Никитка пристально посмотрел на меня и потянулся за портками.
— Оставь. И так красивый.
В сопровождении шлепающего босыми ногами Никитки я не без торжественности проследовал в барышнину спальню. Эжени в испуге села на кровати, натянув на себя простыню. Я иронически поклонился:
— Извольте видеть, сударыня, не осмеливаюсь входить к вам без вашего фаворита. Надеюсь, теперь вы примете меня благосклонно?
Эжени вскрикнула, попыталась убежать, но я успел перехватить ее и силком уложил обратно.
— Я вижу, сударыня, вы несколько удивлены, но не извольте беспокоиться — он свое дело знает. Получите полное удовольствие... Никитка, что ты там копаешься?
Он не мог справиться с ногами — Эжени сильно брыкалась, но молчала от гордости. Я взглянул ей в лицо — губку закусила до крови, из глаз текут злые слезы. Я почувствовал, как внутри меня что-то содрогнулось от ненависти. Так не пойдет. Еще побью, неровен час.
— Полноте, Эжени! Будьте же благоразумны! К чему сей трагический вид? Вам это не идет! Фи! Совсем не comme il faut.
Звук собственного голоса несколько ободрил меня. Я, наконец, смог испытать к бедной барышне некое подобие человеческого сочувствия. Ведь без этого игра не стоит свеч! Только сострадание может придать утонченную прелесть любовным издевательствам. Либертинаж возник в эпоху гуманизма, причем у его наиболее просвещенных представителей. Он был бы немыслим, скажем, у китайцев, которые относятся к женщине буквально как к подстилке. Для того, чтобы получить настоящее удовольствие от унижения другого человека, нужно, черт возьми, искренне верить в либерте, эгалите, фратерните!
Я сунул руку вниз, туда, где сливались три пары влажных губ, и ущипнул Никитку за язык. Девица лежала холодная, как ветчина. Ну что прикажете с ней делать?
— Никита, держи-ка руки барышне крепче. Толку от тебя никакого!
— Не стерпит она, богом княнусь, не стерпит! Вона какая маленькая — аж сжалась вся. Повремените, батюшка, голубчик! Лучше я вам сам как-нибудь услужу!
— Выискался заступник! Делай, что велят! Ноги сперва привяжи.
— Барышня, милая, простите великодушно! Не видать вам от него пощады! Но может оно и лучше так, а? Может, оно и к лучшему все обернется?
Не переставая причитать, Никитка привязал Эжени за лодыжки к спинке кровати и подсунул ей под бедра подушку.
— От боли-то она вниз подастся: несподручно вам будет, — пояснил он и, обняв меня обеими руками, принялся делать то единственное, что умел.
— Смотри, Никит, не перестарайся. Хочешь, чтоб барышне меньше досталось? На второй раз больше будет.
Никитка снова метнулся к Эжени.
— Высохла вся! Как есть высохла! — с отчаянием проговорил он.
— Хватит! Держи.
Эжени закричала. Лицо Никитки все сморщилось от жалости. Он шептал ей что-то утешительное, сам то и дело всхлипывая. Я увидел, что она плюнула ему в глаза.

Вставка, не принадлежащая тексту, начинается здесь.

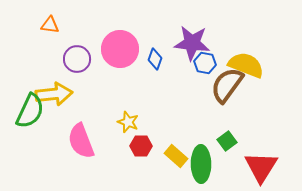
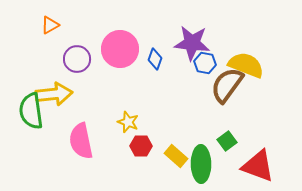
orange triangle: rotated 36 degrees counterclockwise
green semicircle: moved 1 px right; rotated 147 degrees clockwise
pink semicircle: rotated 9 degrees clockwise
red triangle: moved 3 px left, 1 px up; rotated 42 degrees counterclockwise
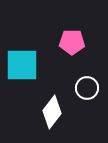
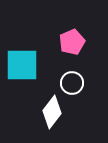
pink pentagon: rotated 25 degrees counterclockwise
white circle: moved 15 px left, 5 px up
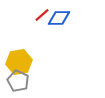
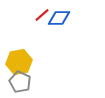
gray pentagon: moved 2 px right, 1 px down
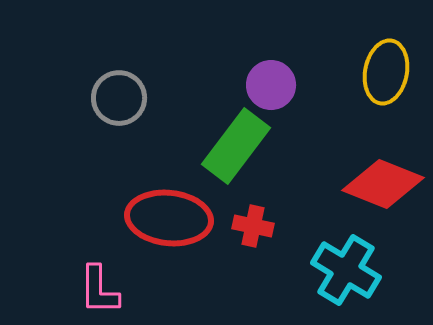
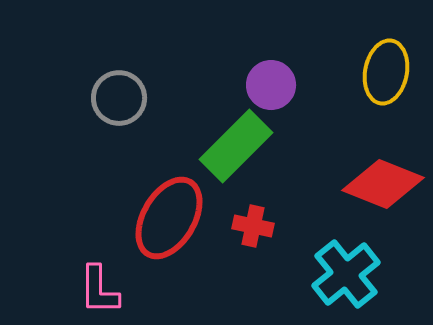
green rectangle: rotated 8 degrees clockwise
red ellipse: rotated 66 degrees counterclockwise
cyan cross: moved 4 px down; rotated 20 degrees clockwise
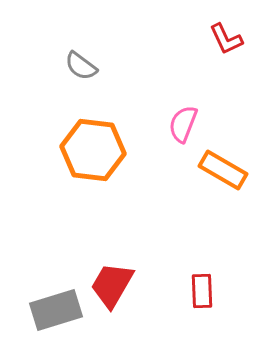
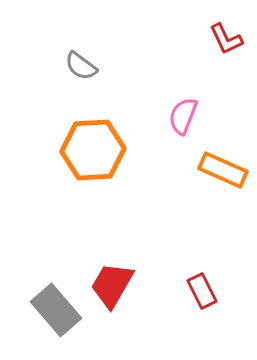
pink semicircle: moved 8 px up
orange hexagon: rotated 10 degrees counterclockwise
orange rectangle: rotated 6 degrees counterclockwise
red rectangle: rotated 24 degrees counterclockwise
gray rectangle: rotated 66 degrees clockwise
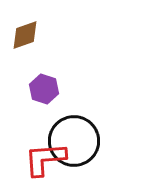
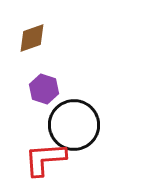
brown diamond: moved 7 px right, 3 px down
black circle: moved 16 px up
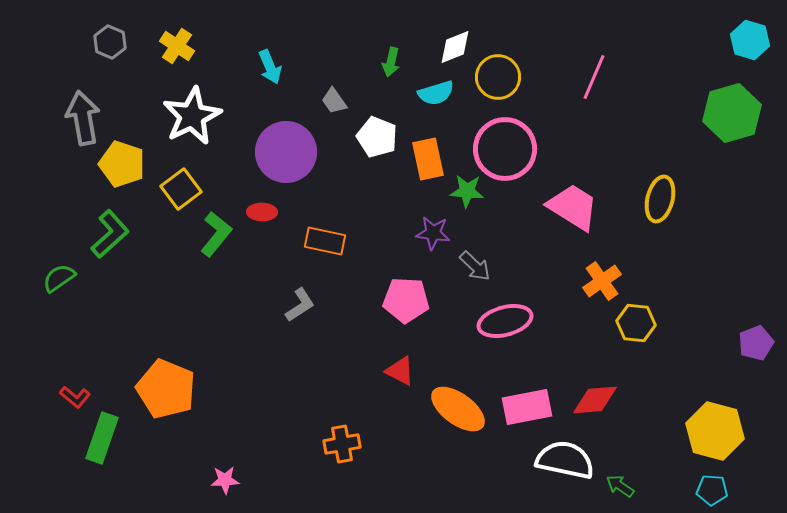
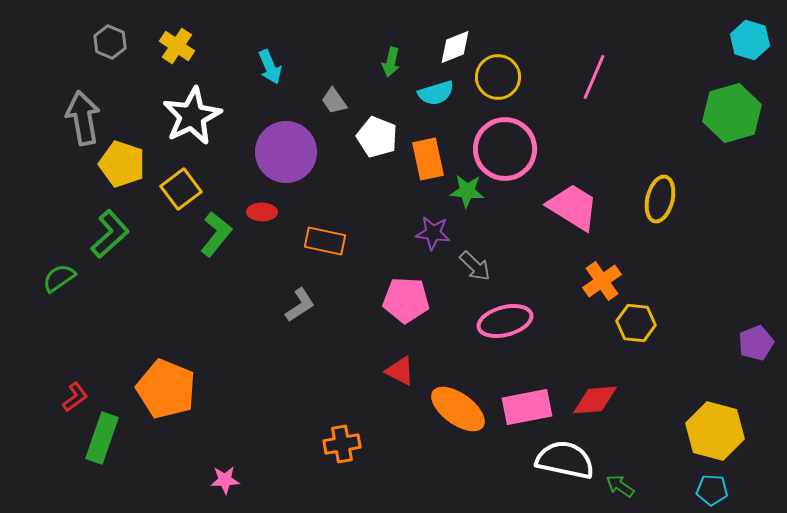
red L-shape at (75, 397): rotated 76 degrees counterclockwise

Эта нелепая в своем безобразии сцена как-то болезненно подействовала мне на нервы. Я стал терять самообладание. Пришлось оставить барышню и снова призвать на помощь Никитку. Он справился...
Эжени лежала как мертвая с привязанными ногами. Никитка вытирал со своих губ ее кровь. Не в силах более выносить это зрелище, я встал. Никитка поспешил накинуть мне на плечи халат. Я дал ему знак следовать за собой.
— Вот что, миленький, оставляю барышню на твое попечение. Ты уж позаботься, дружок, чтоб она по-всякому угождать научилась: и руками, и губами и прочими частями. Даю тебе неделю. Делай, что хочешь, но! Если ты, смерд, ненароком мне ее обрюхатишь! Ублюдка утоплю, а тебя собственными руками кастрирую!
— Да на кой ляд она мне, ваша краля? Сами с ней возжайтесь, коли надо! А меня приплетать нечего. Я и так сегодня душу из-за вас преступил.
— Ты еще смеешь мне перечить? Ты?! После всего, что было?! Мало я, видно, тебя порол. Еще раз хоть слово поперек скажешь — живого места не оставлю! И денег от меня больше не получишь!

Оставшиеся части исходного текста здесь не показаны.